When lowered to loops, I would like to acheive the following pseudo-code:

for (int i = 0; i < N; ++i) {
    int sum = 0;
    for (j = 0; j < M; ++j) {
        int x = load[i][j];
        sum += x;
    }
}

I can lower the linalg.generic of fill and reduce into loops and do it then but at that point the flow is much more complicated to identify the pattern of fill + reduce.
This pattern is useful for us although it causes none fully nested loops.
Moreover, our HW know how to handle such calculations although it is not fully nested loops.

I do have some patterns to optimize the none nested loops after the lowering but it is more HW specific.

I think that some other people might use this tranformation pattern as well as I do.

Groverkss · 2025-02-03T09:29:57Z

mlir/include/mlir/Dialect/Linalg/Transforms/Transforms.h

+///       %index = linalg.index %c0 : index
+///       %cmp = arith.cmpi eq, %cst, %index : i1


The iteration order of reduction and parallel iterators in a linalg operation is undefined. I don't think you can assume that the first iteration of the iterator is 0.

To be clear, I don't think you can do this fusion while adding linalg.index to the body, because that would mean you are assuming the first iteration index to be something.

Groverkss · 2025-02-03T09:45:13Z

Hey @MaheshRavishankar , We are using tile and fuse transform in addition to the regular linalg fusion. When lowered to loops, I would like to acheive the following pseudo-code:
for (int i = 0; i < N; ++i) {
    int sum = 0;
    for (j = 0; j < M; ++j) {
        int x = load[i][j];
        sum += x;
    }
}
I can lower the linalg.generic of fill and reduce into loops and do it then but at that point the flow is much more complicated to identify the pattern of fill + reduce. This pattern is useful for us although it causes none fully nested loops. Moreover, our HW know how to handle such calculations although it is not fully nested loops.

I do have some patterns to optimize the none nested loops after the lowering but it is more HW specific.

I think that some other people might use this tranformation pattern as well as I do.

I don't think doing this at the linalg.generic level is correct, because you cannot assume a single iteration order.

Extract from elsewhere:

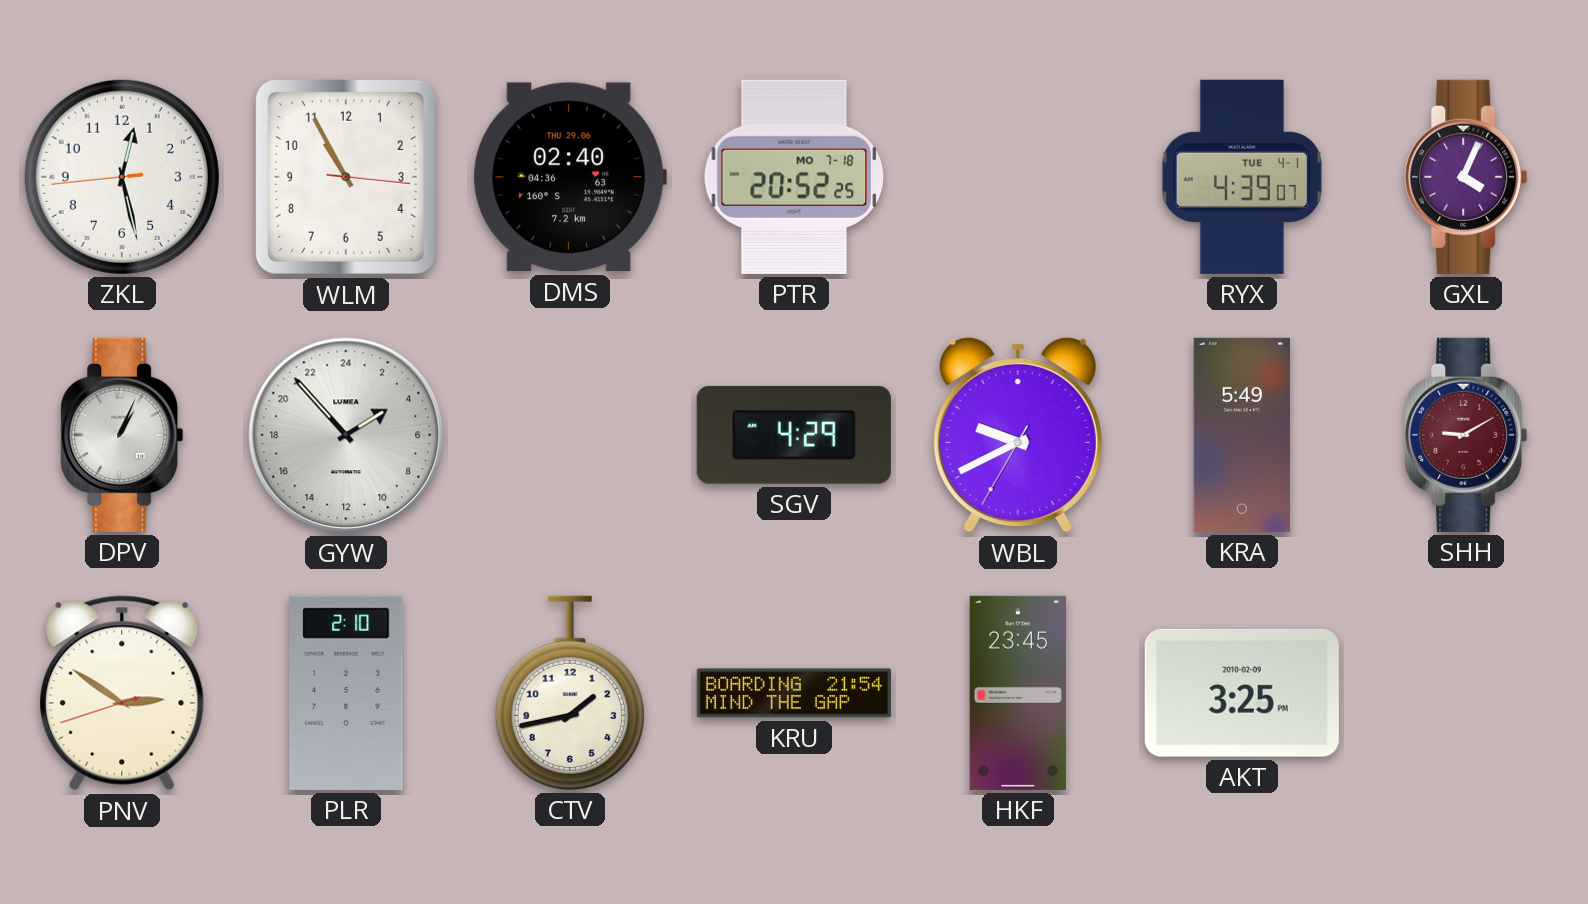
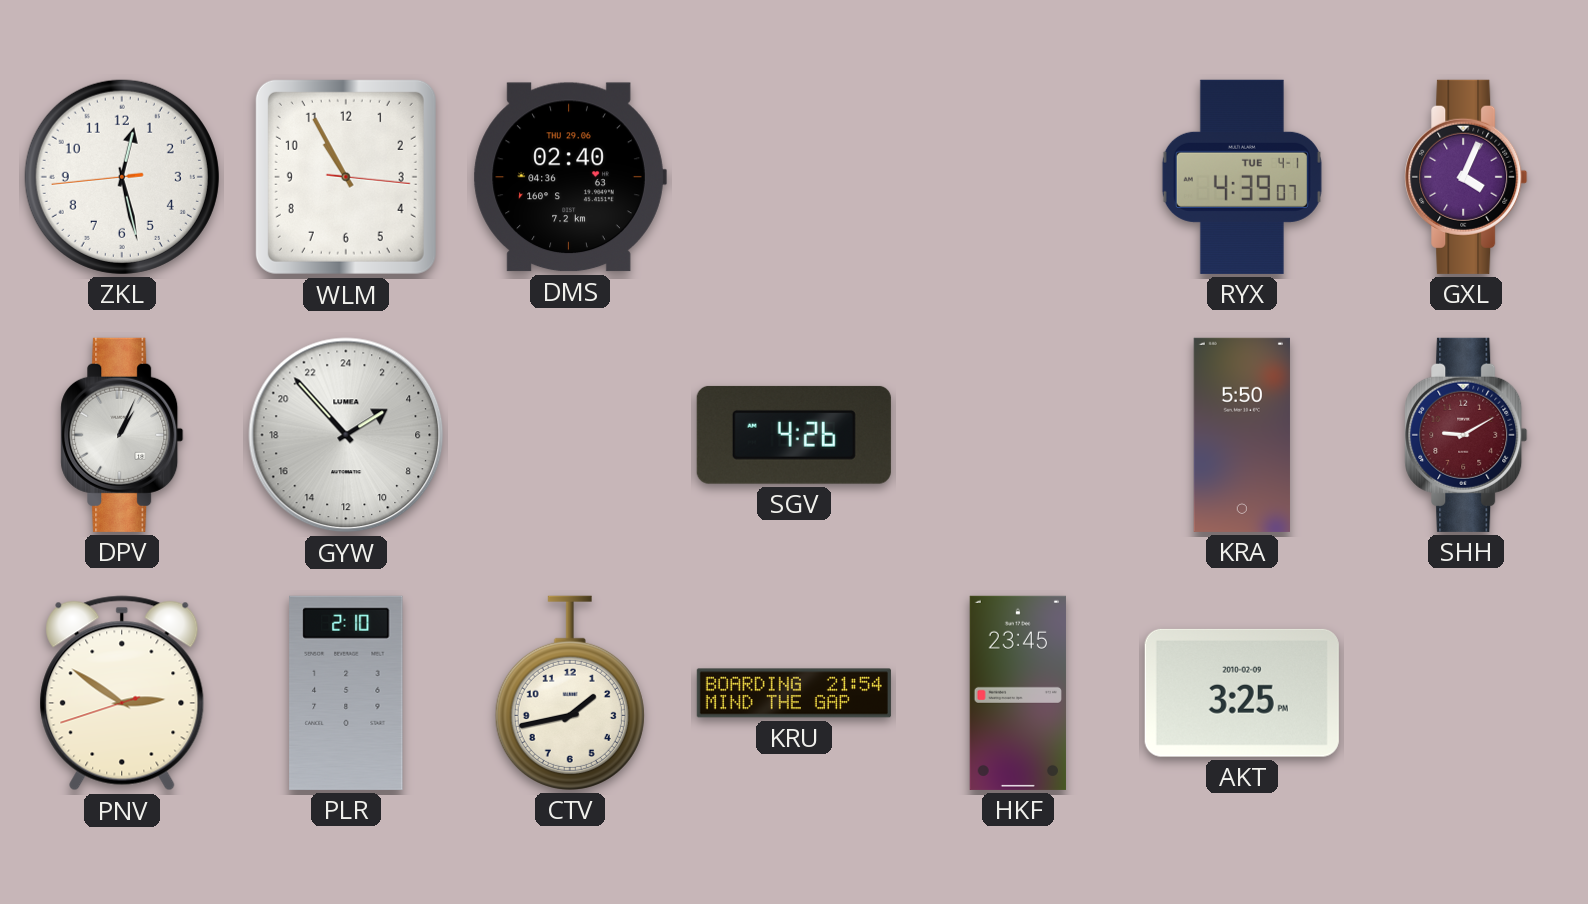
PTR: 20:52 -> none
SGV: 4:29 -> 4:26
WBL: 9:40 -> none
KRA: 5:49 -> 5:50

IIUC, what you are trying to do here, is tile the following example on parallel and reduction dims:

%empty = linalg.fill
linalg.generic ins(...) outs(%empty) { iterator_types = [parallel, reduction] }

TileAndFuse along the reduction dimension (The fill will not fuse, because it doesnt have the reduction dimension):

%empty = linalg.fill
scf.for %j = 0 to ... init_args(%arg0 = %empty) {
  %out = linalg.generic ins(...) outs(%arg0)
  yield %out
}

TileAndFuse along the reduction dimension (The fill will fuse, because it has the parallel dimension):

scf.for %i = 0 to ... {
   %empty = linalg.fill
   scf.for %j = 0 to ... init_args(%arg0 = %empty) {
    %out = linalg.generic ins(...) outs(%arg0)
    yield %out
  }
}

This is the form you were looking for. Now, if you still want a perfectly nested loop form, you can write a loop sinking pass. You can sink any init_args (with value based semantics atleast, i.e. tensors in this case) with an if condition:

%em = tensor.empty()
scf.for %i = 0 to ... {
   scf.for %j = 0 to ... init_args(%arg0 = %em) {
    %filled = scf.if (%j == 0) init_args(%arg1 = %arg0) {
       %fill = linalg.fill outs(%arg1)
       yield %fill
    } else {
      yield %arg1
    }
    linalg.generic ins(...) outs(%filled)
  }
}

MaheshRavishankar · 2025-02-04T06:17:49Z

To be clear, I don't think you can do this fusion while adding linalg.index to the body, because that would mean you are assuming the first iteration index to be something.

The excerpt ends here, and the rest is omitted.